* _About this task_: From the records, return each line that has the word "Klik" in it.

(Beginning of Source material)

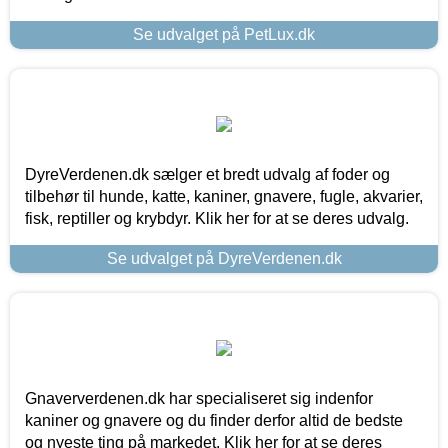
Se udvalget på PetLux.dk
DyreVerdenen.dk sælger et bredt udvalg af foder og
tilbehør til hunde, katte, kaniner, gnavere, fugle, akvarier,
fisk, reptiller og krybdyr. Klik her for at se deres udvalg.
Se udvalget på DyreVerdenen.dk
Gnaververdenen.dk har specialiseret sig indenfor
kaniner og gnavere og du finder derfor altid de bedste
og nyeste ting på markedet. Klik her for at se deres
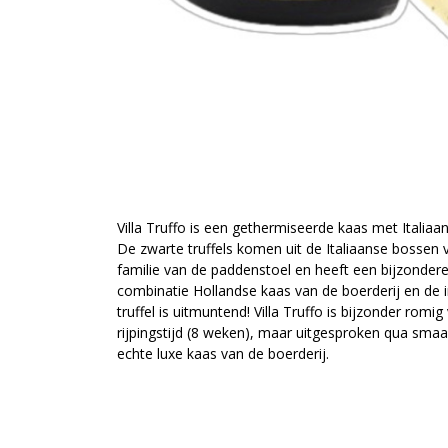
Villa Truffo is een gethermiseerde kaas met Italiaans
De zwarte truffels komen uit de Italiaanse bossen van
familie van de paddenstoel en heeft een bijzonder
combinatie Hollandse kaas van de boerderij en de
truffel is uitmuntend! Villa Truffo is bijzonder romi
rijpingstijd (8 weken), maar uitgesproken qua smaak
echte luxe kaas van de boerderij.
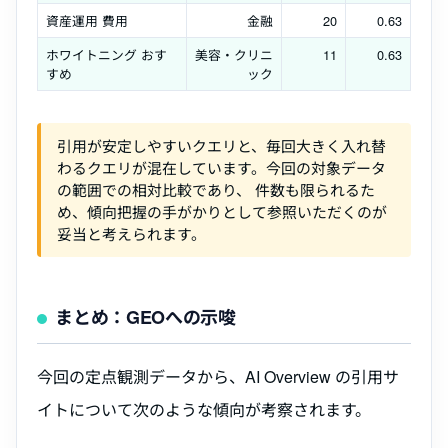
資産運用 費用
金融
20
0.63
ホワイトニング おす
美容・クリニ
11
0.63
すめ
ック
引用が安定しやすいクエリと、毎回大きく入れ替
わるクエリが混在しています。今回の対象データ
の範囲での相対比較であり、 件数も限られるた
め、傾向把握の手がかりとして参照いただくのが
妥当と考えられます。
まとめ：GEOへの示唆
今回の定点観測データから、AI Overview の引用サ
イトについて次のような傾向が考察されます。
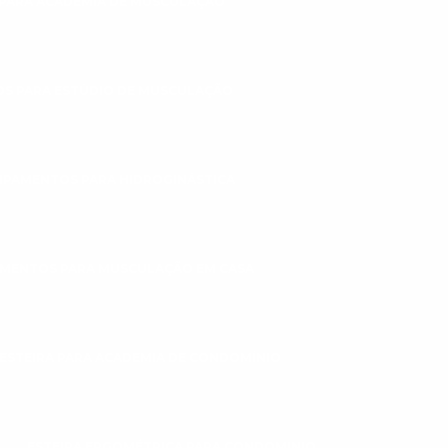
PARA ACADEMIA DE MUSCULAÇÃO
S PARA ESTÚDIO DE MUSCULAÇÃO
IPAMENTOS PARA HIDROGINÁSTICA
MENTOS PARA MUSCULAÇÃO EM CASA
ESTEIRA PARA ACADEMIA DE CONDOMÍNIO
ESTEIRA ERGOMÉTRICA PARA CONDOMINIO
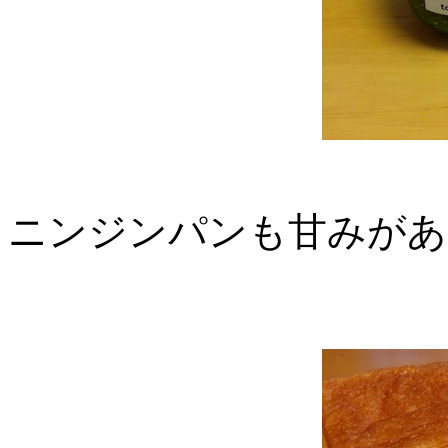
ニンジンパンも甘みがあ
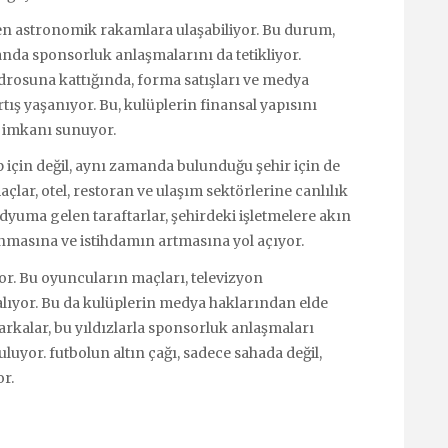
azen astronomik rakamlara ulaşabiliyor. Bu durum,
anda sponsorluk anlaşmalarını da tetikliyor.
kadrosuna kattığında, forma satışları ve medya
rtış yaşanıyor. Bu, kulüplerin finansal yapısını
a imkanı sunuyor.
üp için değil, aynı zamanda bulunduğu şehir için de
lar, otel, restoran ve ulaşım sektörlerine canlılık
dyuma gelen taraftarlar, şehirdeki işletmelere akın
nmasına ve istihdamın artmasına yol açıyor.
ıyor. Bu oyuncuların maçları, televizyon
lıyor. Bu da kulüplerin medya haklarından elde
 markalar, bu yıldızlarla sponsorluk anlaşmaları
luyor. futbolun altın çağı, sadece sahada değil,
r.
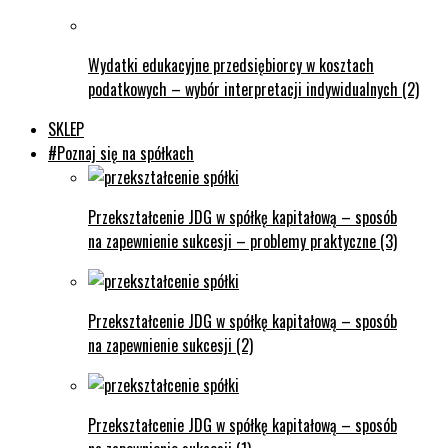
Wydatki edukacyjne przedsiębiorcy w kosztach
podatkowych – wybór interpretacji indywidualnych (2)
SKLEP
#Poznaj się na spółkach
Przekształcenie JDG w spółkę kapitałową – sposób
na zapewnienie sukcesji – problemy praktyczne (3)
Przekształcenie JDG w spółkę kapitałową – sposób
na zapewnienie sukcesji (2)
Przekształcenie JDG w spółkę kapitałową – sposób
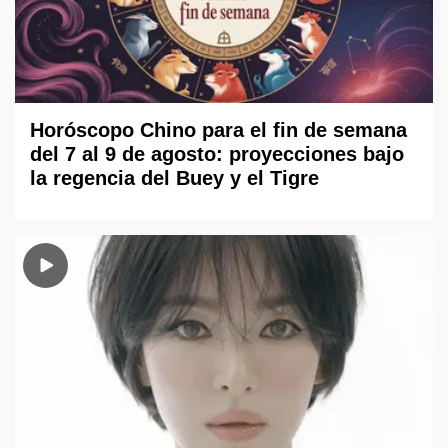
Horóscopo Chino para el fin de semana
del 7 al 9 de agosto: proyecciones bajo
la regencia del Buey y el Tigre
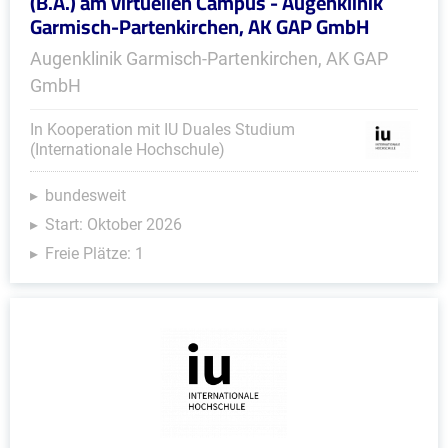
(B.A.) am virtuellen Campus - Augenklinik
Garmisch-Partenkirchen, AK GAP GmbH
Augenklinik Garmisch-Partenkirchen, AK GAP
GmbH
In Kooperation mit IU Duales Studium
(Internationale Hochschule)
bundesweit
Start: Oktober 2026
Freie Plätze: 1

(End of Source material)

* _Written solution_:
fisk, reptiller og krybdyr. Klik her for at se deres udvalg.
og nyeste ting på markedet. Klik her for at se deres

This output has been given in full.